In an economy based on at-will employment, such as that of the United States, a large proportion of workers may be laid off at some time in their life, and often for reasons unrelated to performance or ethics. Employment termination can also result from a probational period, in which both the employee and the employer reach an agreement that the employer is allowed to lay off the employee if the probational period is not satisfied.

Often, layoffs occur as a result of “downsizing“, reduction in force or “redundancy“. These are not technically classified as firings; laid-off employees’ positions are terminated and not refilled, because either the company wishes to reduce its size or operations or otherwise lacks the economic stability to retain the position. In some cases, a laid-off employee may eventually be offered their old position again by their respective company, though by this time they may have found a new job.

Some companies resort to attrition (voluntary redundancy) as a means to reduce their workforce.
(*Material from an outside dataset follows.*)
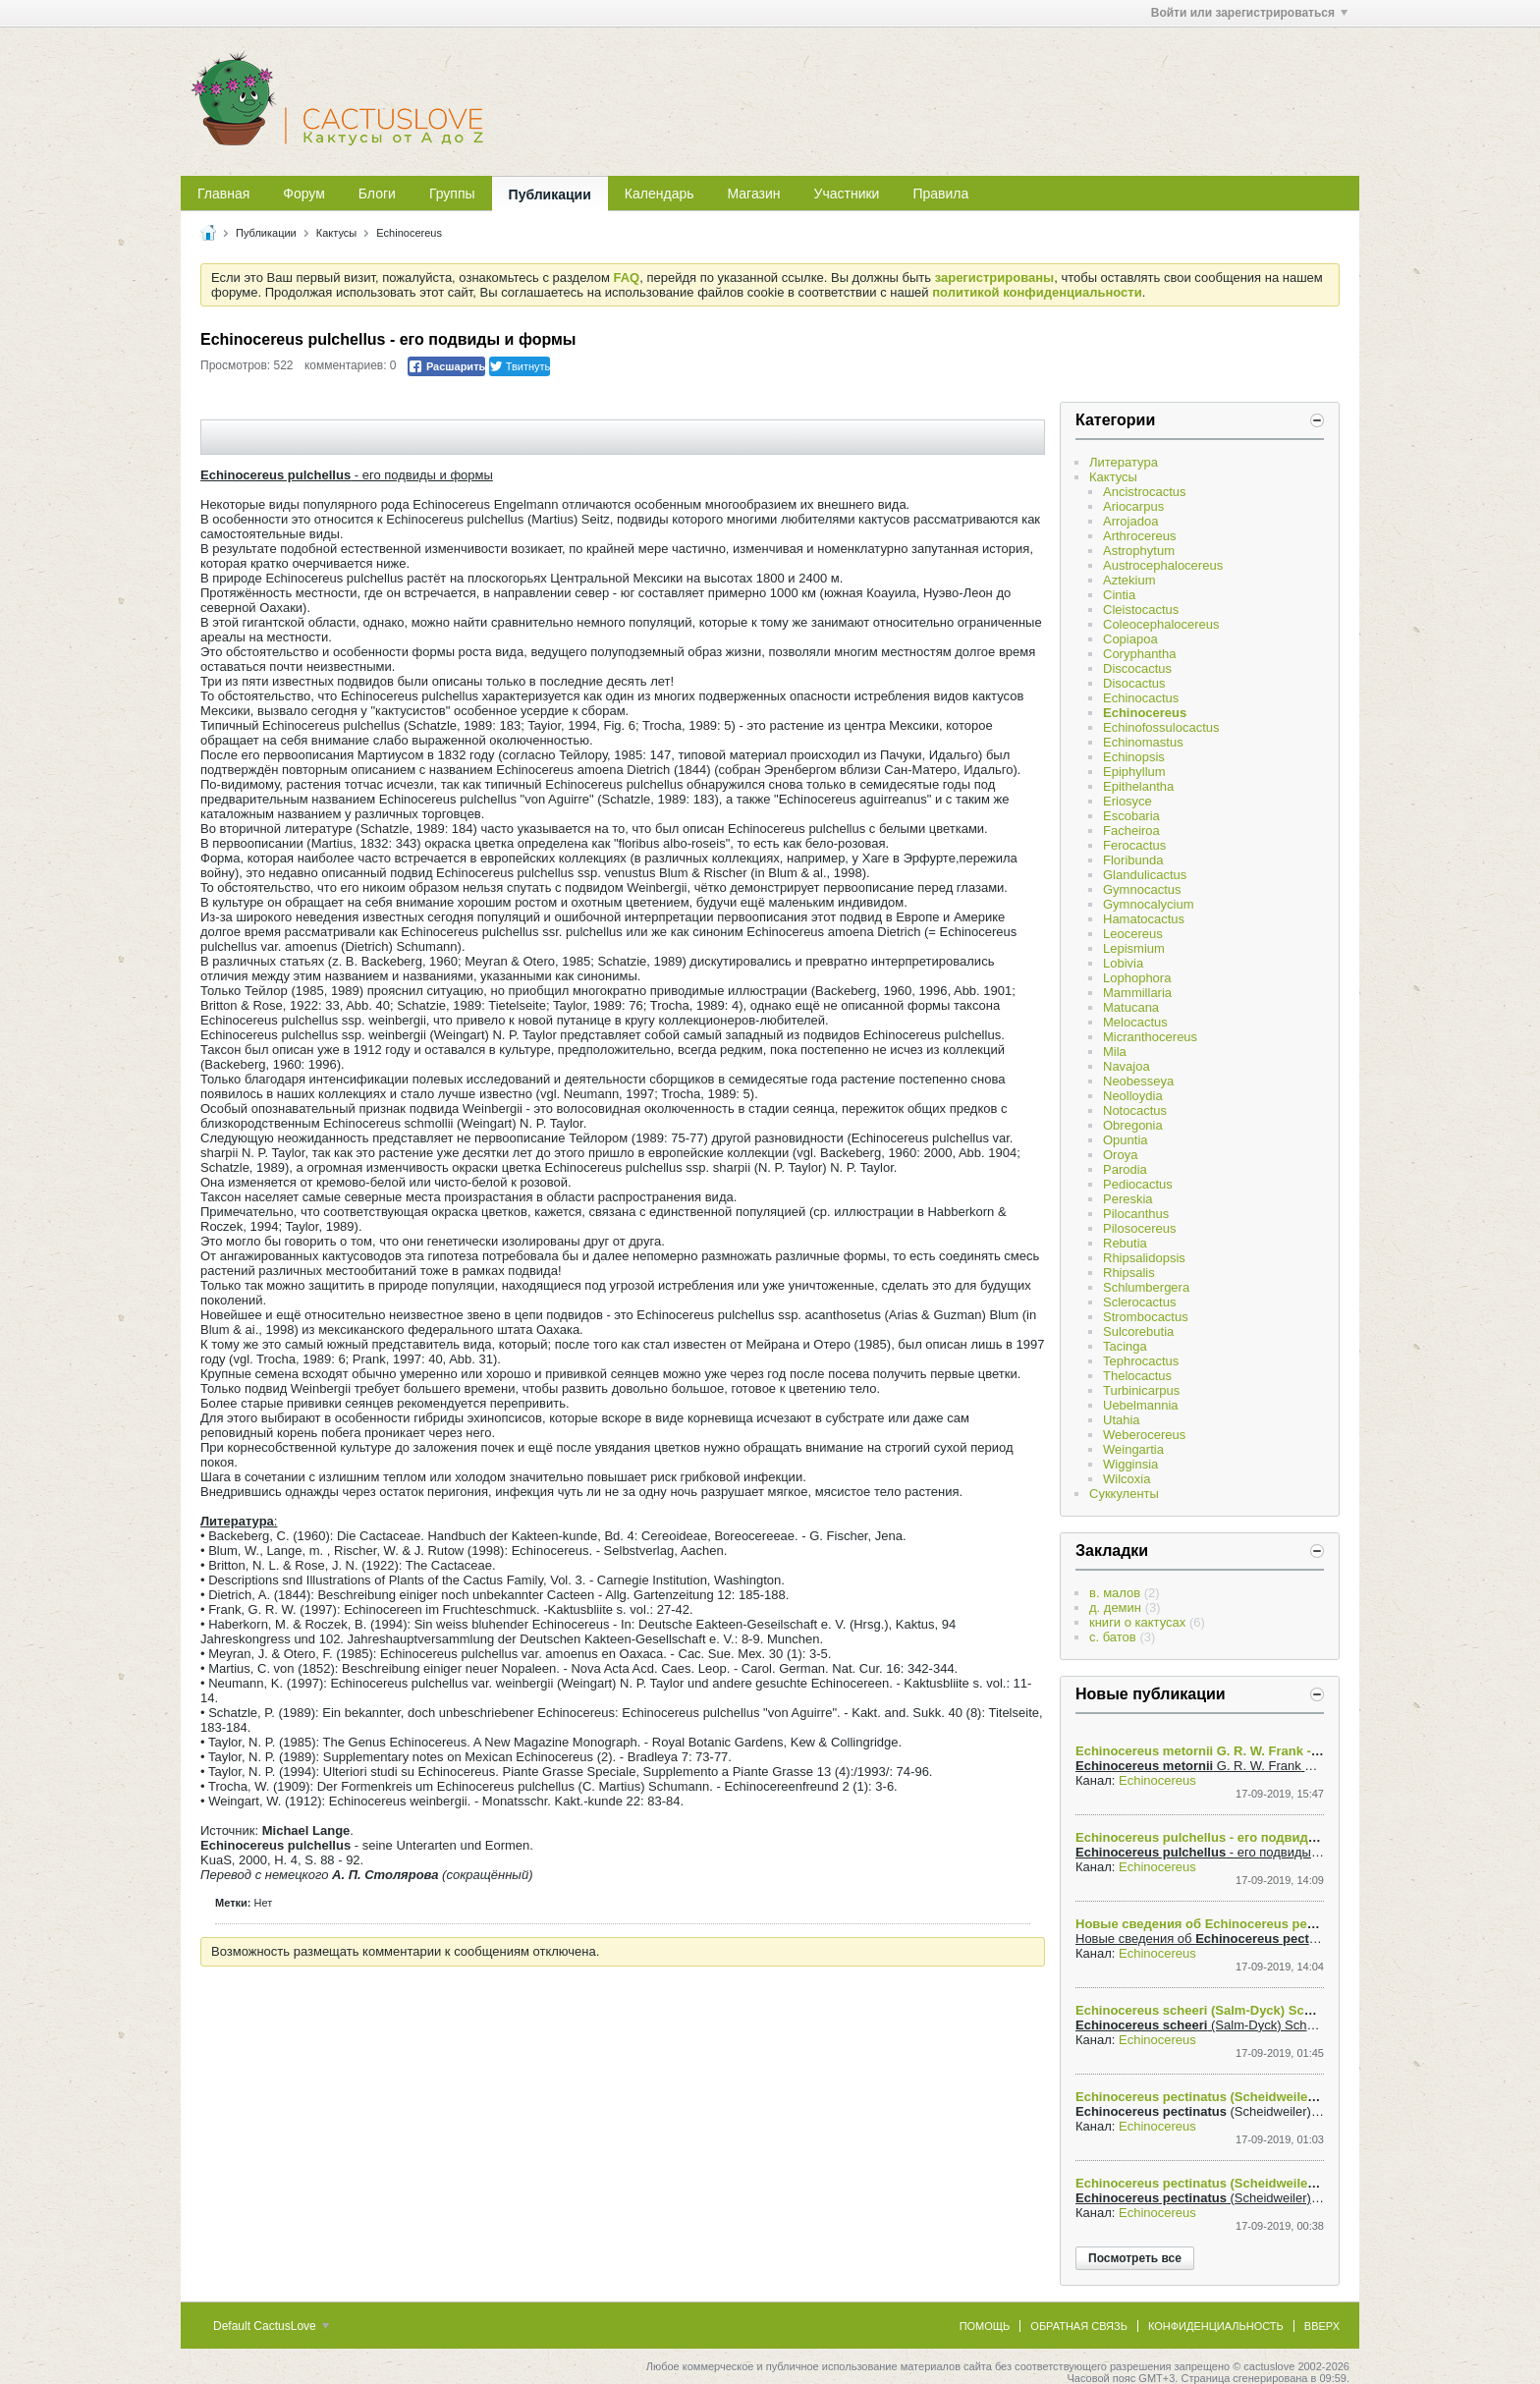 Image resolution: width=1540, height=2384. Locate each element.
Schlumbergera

Under such a plan, no employees are forced to leave their jobs. However, those who do depart voluntarily are not replaced. Additionally, employees are given the option to resign in exchange for a fixed amount of money, frequently a few years of their salary. Such plans have been carried out by the United States Federal Government under President Bill Clinton during the 1990s, and by the Ford Motor Company in 2005.

However, “layoff” may be specifically addressed and defined differently in the articles of a contract in the case of unionised work.